Task to complete => Every line containing "from" should be copied out. Go through the entries and find them.

[Page-level text extractions]
****************************************

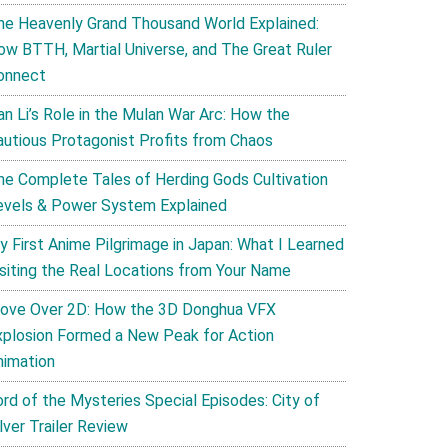
he Heavenly Grand Thousand World Explained:
ow BTTH, Martial Universe, and The Great Ruler
onnect
an Li’s Role in the Mulan War Arc: How the
autious Protagonist Profits from Chaos
he Complete Tales of Herding Gods Cultivation
evels & Power System Explained
y First Anime Pilgrimage in Japan: What I Learned
isiting the Real Locations from Your Name
ove Over 2D: How the 3D Donghua VFX
xplosion Formed a New Peak for Action
nimation
ord of the Mysteries Special Episodes: City of
lver Trailer Review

****************************************

Output of the task =>
autious Protagonist Profits from Chaos
isiting the Real Locations from Your Name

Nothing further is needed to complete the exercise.